重楼淡淡的笑容僵住,瞪着飞蓬道:“你就不能说委婉一点儿?”
“哈哈哈!”飞蓬直接笑弯了腰:“不,我只想说直接点,你这根本就是身体素质不够,被嫌弃不够高不够大,法则纹路即使拥挤在一块,都显示不全,才给你来了个身体改造啊哈哈!”
被点破实质,重楼的脸色青一阵白一阵,见飞蓬笑不能停,终于恼羞成怒了:“不许笑!”他纵身扑上前去,打算给飞蓬一个教训。

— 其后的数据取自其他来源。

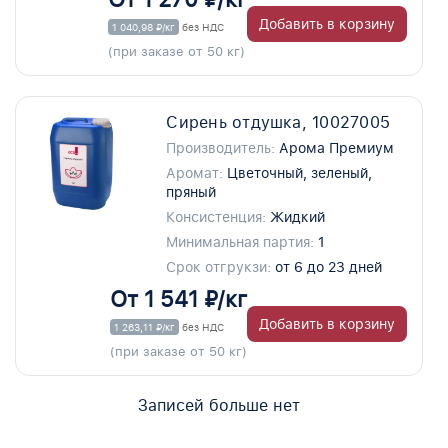
Добавить в корзину
1 040,98 ₽/кг
без НДС
(при заказе от 50 кг)
Сирень отдушка, 10027005
Производитель:
Арома Премиум
Аромат:
Цветочный, зеленый,
пряный
Консистенция:
Жидкий
Минимальная партия:
1
Срок отгрукзи:
от 6 до 23 дней
От 1 541 ₽/кг
Добавить в корзину
1 263,11 ₽/кг
без НДС
(при заказе от 50 кг)
Записей больше нет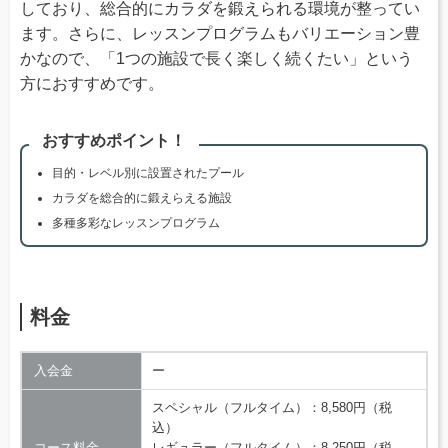
しており、総合的にカラダを鍛えられる環境が整ってい
ます。さらに、レッスンプログラムもバリエーション豊
かなので、「1つの施設で長く楽しく続くたい」という
方におすすめです。
おすすめポイント！
目的・レベル別に設置されたプール
カラダを総合的に鍛えらえる施設
多種多彩なレッスンプログラム
料金
入会金
ー
スペシャル（フルタイム）：8,580円（税
込）
コース料金
レギュラー（フルタイム）：8,250円（税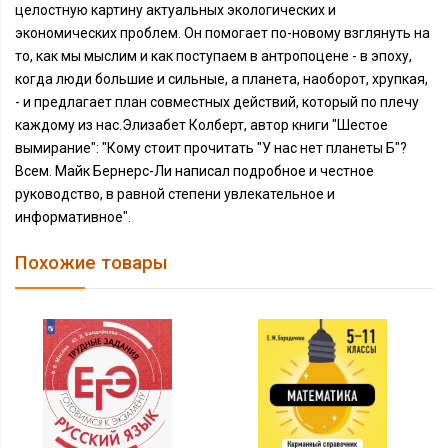
целостную картину актуальных экологических и
экономических проблем. Он помогает по-новому взглянуть на
то, как мы мыслим и как поступаем в антропоцене - в эпоху,
когда люди большие и сильные, а планета, наоборот, хрупкая,
- и предлагает план совместных действий, который по плечу
каждому из нас.Элизабет Колберт, автор книги "Шестое
вымирание": "Кому стоит прочитать "У нас нет планеты Б"?
Всем. Майк Бернерс-Ли написал подробное и честное
руководство, в равной степени увлекательное и
информативное".
Похожие товары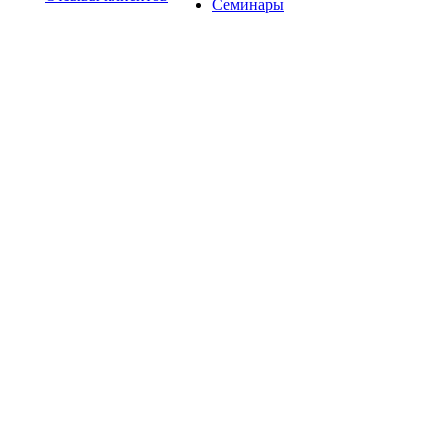
Семинары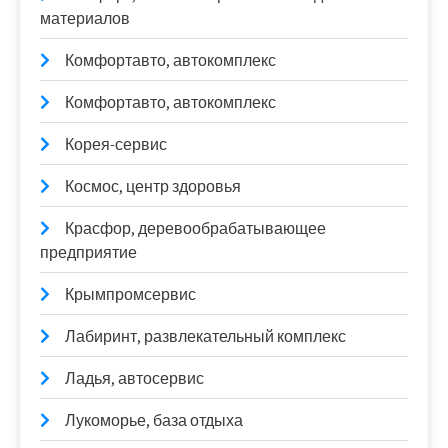
материалов
Комфортавто, автокомплекс
Комфортавто, автокомплекс
Корея-сервис
Космос, центр здоровья
Красфор, деревообрабатывающее
предприятие
Крымпромсервис
Лабиринт, развлекательный комплекс
Ладья, автосервис
Лукоморье, база отдыха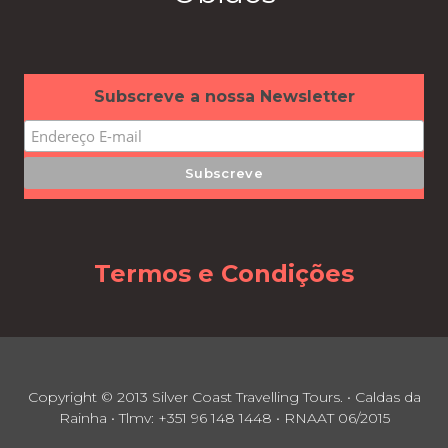
Subscreve a nossa Newsletter
Termos e Condições
Copyright © 2013 Silver Coast Travelling Tours. • Caldas da
Rainha • Tlmv: +351 96 148 1448 • RNAAT 06/2015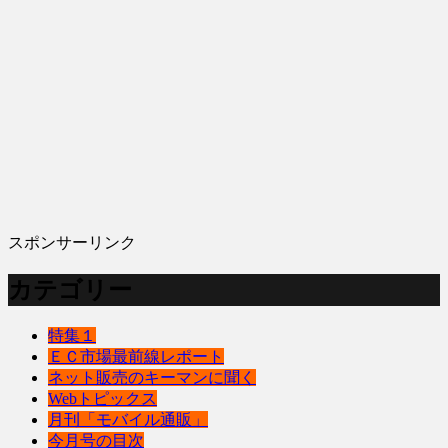
スポンサーリンク
カテゴリー
特集１
ＥＣ市場最前線レポート
ネット販売のキーマンに聞く
Webトピックス
月刊「モバイル通販」
今月号の目次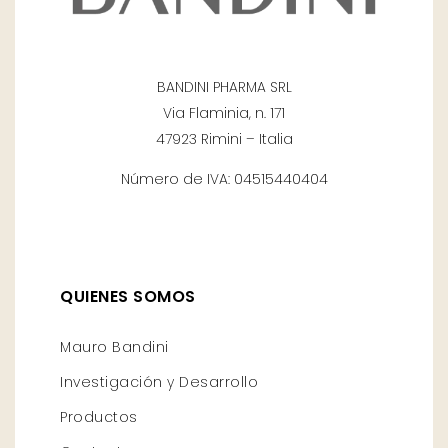
BANDINI PHARMA SRL
Via Flaminia, n. 171
47923 Rimini – Italia
Número de IVA: 04515440404
QUIENES SOMOS
Mauro Bandini
Investigación y Desarrollo
Productos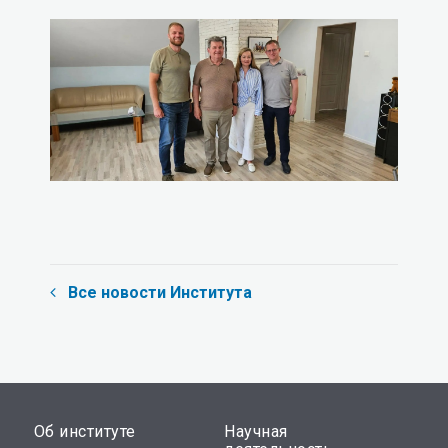
Все новости Института
Об институте
Научная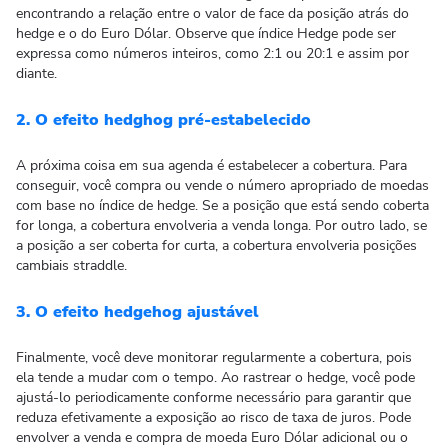
encontrando a relação entre o valor de face da posição atrás do
hedge e o do Euro Dólar. Observe que índice Hedge pode ser
expressa como números inteiros, como 2:1 ou 20:1 e assim por
diante.
2. O efeito hedghog pré-estabelecido
A próxima coisa em sua agenda é estabelecer a cobertura. Para
conseguir, você compra ou vende o número apropriado de moedas
com base no índice de hedge. Se a posição que está sendo coberta
for longa, a cobertura envolveria a venda longa. Por outro lado, se
a posição a ser coberta for curta, a cobertura envolveria posições
cambiais straddle.
3. O efeito hedgehog ajustável
Finalmente, você deve monitorar regularmente a cobertura, pois
ela tende a mudar com o tempo. Ao rastrear o hedge, você pode
ajustá-lo periodicamente conforme necessário para garantir que
reduza efetivamente a exposição ao risco de taxa de juros. Pode
envolver a venda e compra de moeda Euro Dólar adicional ou o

飞蓬当然奋起反抗,一边大笑,一边躲躲逃逃,两人干脆就在狭窄的山洞里交起手来。
极其亲密的触碰无法避免,重楼攥住飞蓬的手腕,自己被卡住咽喉无法动弹,只能任由满头赤发与青丝交缠。
随即,他维持伏在飞蓬身上的姿势,近距离瞧着那双璀璨明亮、满含笑意的蓝眸,不禁出了一下神——他们这算不算耳鬓厮磨?
“喂,起来了,你我都真正领悟法则,也历练了好几年,接下来你要回魔界吗?”没等重楼想明白,飞蓬的声音就打断了他的思绪。

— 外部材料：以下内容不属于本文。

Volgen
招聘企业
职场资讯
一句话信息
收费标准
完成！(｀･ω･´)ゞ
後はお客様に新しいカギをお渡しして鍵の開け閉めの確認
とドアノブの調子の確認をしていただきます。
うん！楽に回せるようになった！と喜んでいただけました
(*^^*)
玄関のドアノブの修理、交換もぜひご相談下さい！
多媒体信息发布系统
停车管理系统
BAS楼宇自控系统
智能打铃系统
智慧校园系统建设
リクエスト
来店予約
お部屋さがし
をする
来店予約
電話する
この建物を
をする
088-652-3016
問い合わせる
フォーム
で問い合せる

重楼回过神,扬起嘴角玩味的笑:“这么问我,是你自己不想回去吧,哪怕才感悟法则,正需要好好闭关一番?”
“咳。”这次,是飞蓬气闷,伸手把重楼推开了:“那你回去吧,我再转转。”
九天是天天指望自己继续带孩子,沧彬和辰轩愿意待在玉衡军驻地,但公务也是能推就推,自己好不容易用个非常正经的理由溜走,才不要那么快就自投罗网呢!再等等吧,等长琴和水碧独当一面,自己那个时候回去,就能直接把手头公务都分了。要不然,徒弟岂非白教了?
被推开的重楼不以为意,躺在地上安静了一会儿,才侧过身来,似笑非笑说道:“我先回去,九天他们要是问起来,我就说你为了躲公务,打算等他们处理完了再回去,如何?”

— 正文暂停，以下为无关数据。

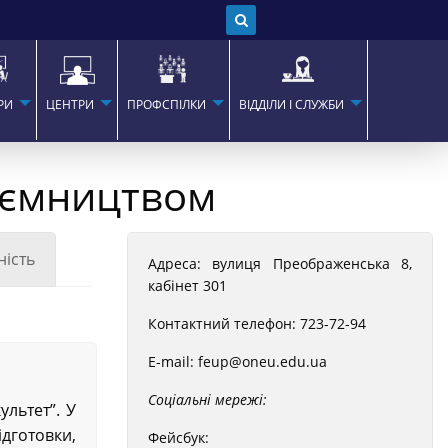
РИ
ЦЕНТРИ
ПРОФСПІЛКИ
ВІДДІЛИ І СЛУЖБИ
риємництвом
ність
Адреса: вулиця Преображенська 8
,
кабінет 301
Контактний телефон:
723-72-94
E-mail:
feup@oneu.edu.ua
Соціальні мережі:
ультет”. У
ідготовки,
Фейсбук: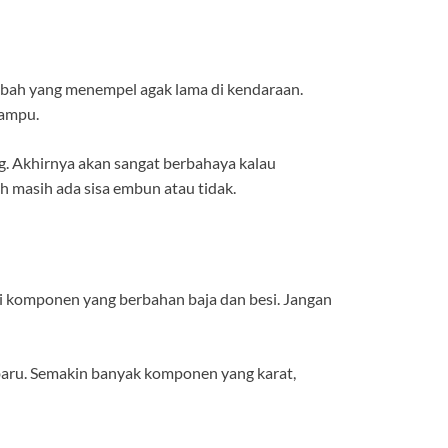
ir bah yang menempel agak lama di kendaraan.
lampu.
ng. Akhirnya akan sangat berbahaya kalau
kah masih ada sisa embun atau tidak.
di komponen yang berbahan baja dan besi. Jangan
baru. Semakin banyak komponen yang karat,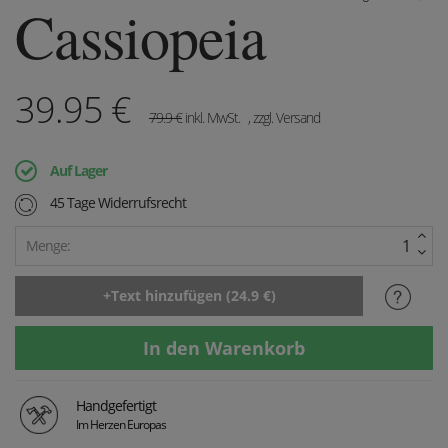
Cassiopeia
39.95
€
79.9
€
inkl. MwSt.
, zzgl. Versand
Auf Lager
45 Tage Widerrufsrecht
Menge:
Handgefertigt
Im Herzen Europas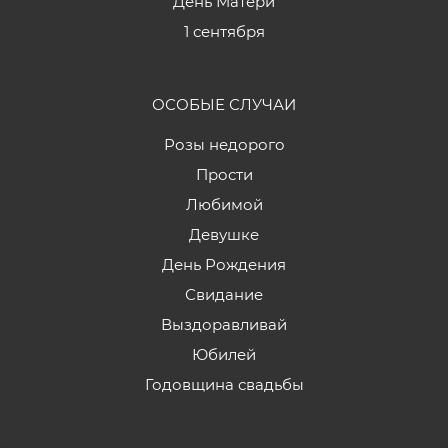
День Матери
1 сентября
ОСОБЫЕ СЛУЧАИ
Розы недорого
Прости
Любимой
Девушке
День Рождения
Свидание
Выздоравливай
Юбилей
Годовщина свадьбы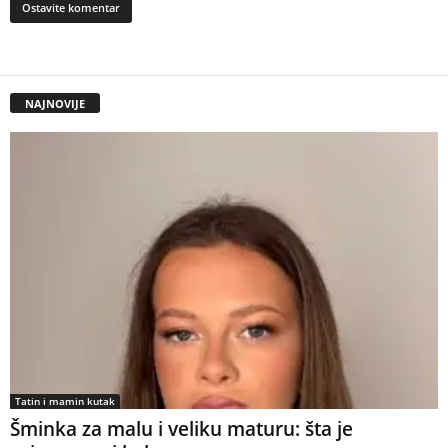
NAJNOVIJE
Tatin i mamin kutak
Šminka za malu i veliku maturu: šta je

飞蓬陷入了微妙的沉默,片刻后,他微笑起来:“对,你说的没错。”
重楼得意的扬眉,正打算再调笑几句,便乐极生悲了。
只因神将笑声清冽,似山中清泉石上流,却暴起拔剑:“我决定杀你灭口。”
剑光之上,有着灿若朝霞的光晕,让魔尊全身僵硬起来,正是时间法则!
头一次亲身体验时间法则的难对付,重楼暗暗叫苦。他艰难运转魔力,好不容易才在剑架上脖颈时,险之又险崩碎了飞蓬赋予的时间限制。
但是,这个时候再反抗,已经来不及了,新领悟的空间法术若要启动,终归需要时间。所以,重楼只能就地一滚,狼狈躲开飞蓬的利剑。
飞蓬神色不变,只全力运转灵力,一剑接一剑使出,在其上赋予自己所感悟最深程度的时间法则。
战事焦灼少顷,终究以飞蓬的胜利告终。
“你输了。”飞蓬用剑抵着重楼的脖颈,把人逼得紧紧靠着山洞石壁,曼声道:“我给你一盏茶时间,想想遗言,嗯?”